It was the most difficult challenge these women had ever faced at a time when women were rarely heard or empowered. It was an era of prejudice and chauvinism and without built in pragmatism and humility that some of the engineers had, there wouldn't be anyone listening as closely to the seamstresses as was necessary. I'm Gabrielle Caprichway and this is teamistry, an original podcast from Atlassian. This show is all about the chemistry of teams and what happens when People are so open to new ideas of working, innovating and expressing themselves together, they end up doing something amazing.

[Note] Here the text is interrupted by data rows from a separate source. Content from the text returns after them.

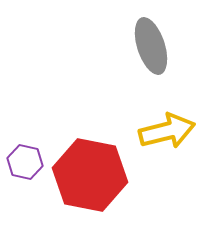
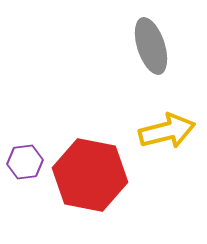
purple hexagon: rotated 20 degrees counterclockwise
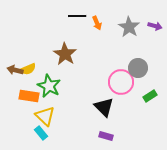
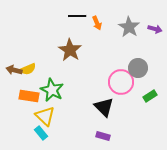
purple arrow: moved 3 px down
brown star: moved 5 px right, 4 px up
brown arrow: moved 1 px left
green star: moved 3 px right, 4 px down
purple rectangle: moved 3 px left
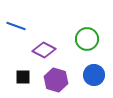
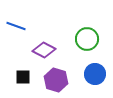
blue circle: moved 1 px right, 1 px up
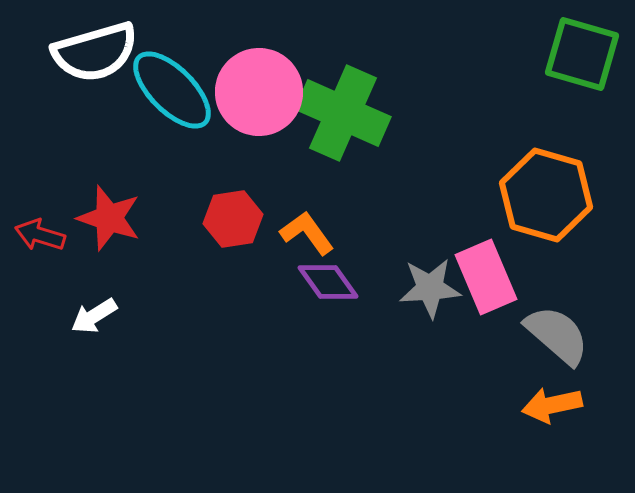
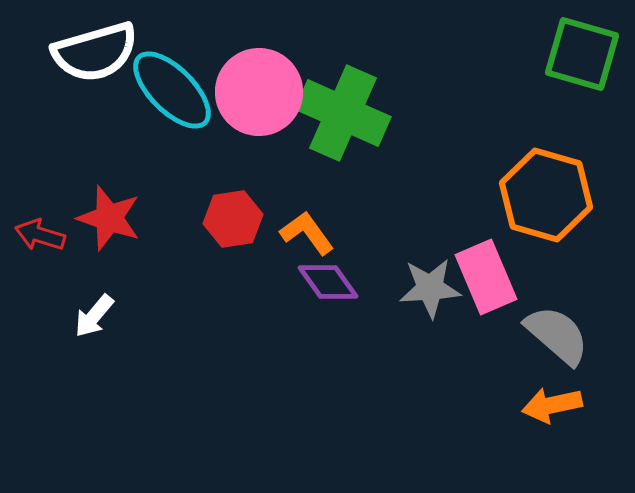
white arrow: rotated 18 degrees counterclockwise
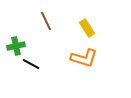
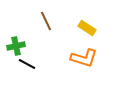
yellow rectangle: rotated 24 degrees counterclockwise
black line: moved 4 px left
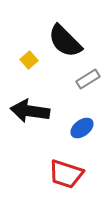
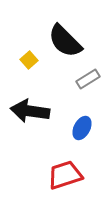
blue ellipse: rotated 25 degrees counterclockwise
red trapezoid: moved 1 px left, 1 px down; rotated 144 degrees clockwise
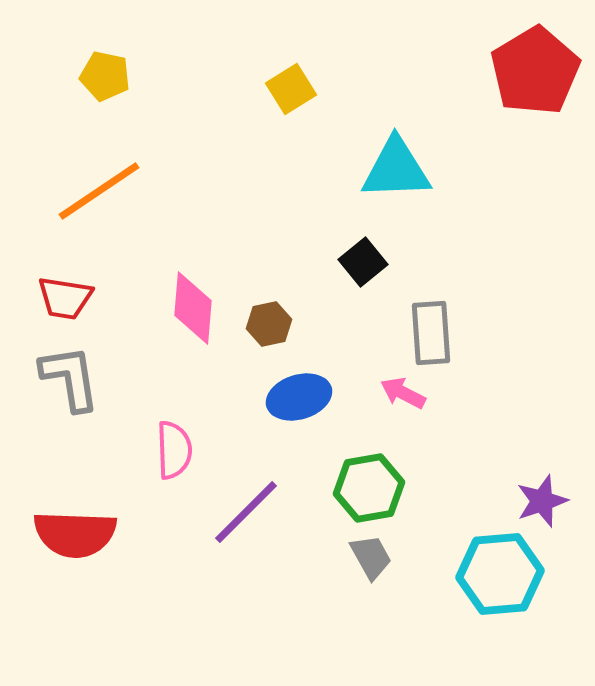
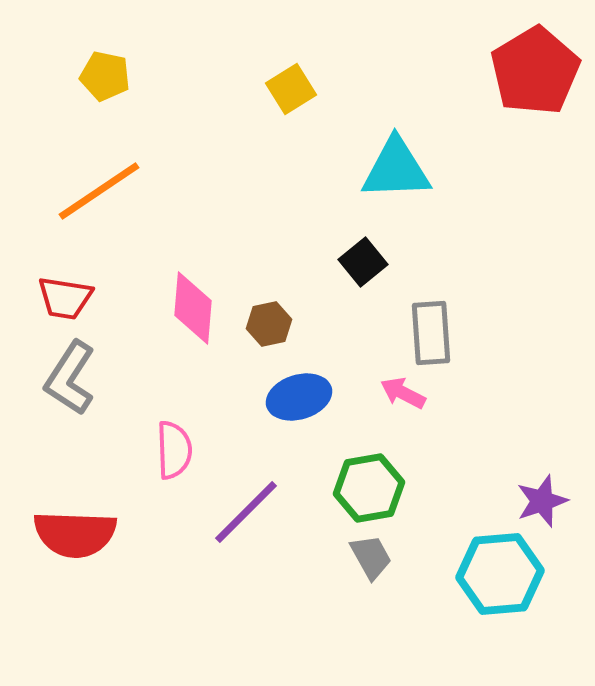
gray L-shape: rotated 138 degrees counterclockwise
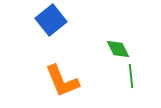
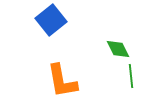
orange L-shape: rotated 12 degrees clockwise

I remember looking up in the night sky when I was very little and thinking the moon was this abstract yellow circle, like something out of a storybook. When I got older, it started seeming so strangely close, this floating three dimensional object within our reach. And I remember wondering what it would feel like to bounce around on the lunar surface. And while most of us have seen the images and the video of the moon landing, there's one part of the story I never thought about.

Those big white puffy outfits the astronauts were wearing. Where did they come from? And who made them? Especially when no one had ever done anything like this before.

Well, we have to go back a few years before the landing to find out. It's 1966 and a company named ILC in the town of Dover, Delaware has won a contract to make spacesuits for NASA's Apollo program. Now you may have never heard of ILC which stands for the International Latex Corporation, but you probably have heard of their biggest division at the time. Gee whiz ladies, don't you wish you had a bra that would support you and make you feel shaklier?

One that would cross your heart? That's right. Playtex, the company that made flexible comfortable bras and girdles, was going to use that know how to make outfits for walking on the moon. To do that they need to build a team.

And not just the team you'd expect, scientists and engineers, but a team that included dozens of seamstresses. I had a four year old daughter and my babysitter asked me on my day off if I would go with her to ILT because they were hiring to make a spacesuit. And I hadn't really kept up with the news because I was busy and so I didn't really know anything about it. That's Joanne Thomson again, the woman who dreams of the moon.

So I took the sewing test too, and I passed. So I went back to my dress factory and gave them two weeks notice and in two weeks I was working on a moonsuit. Meanwhile, Jean Wilson was also a seamstress in Dover and her older sister worked at Playtex. She told me about the job openings they were having.

They needed seamstresses to work on the palace spacesuits. So I applied. And when I applied and they found out my credentials and my experience and everything else, they hired me. And at that time I was about 18.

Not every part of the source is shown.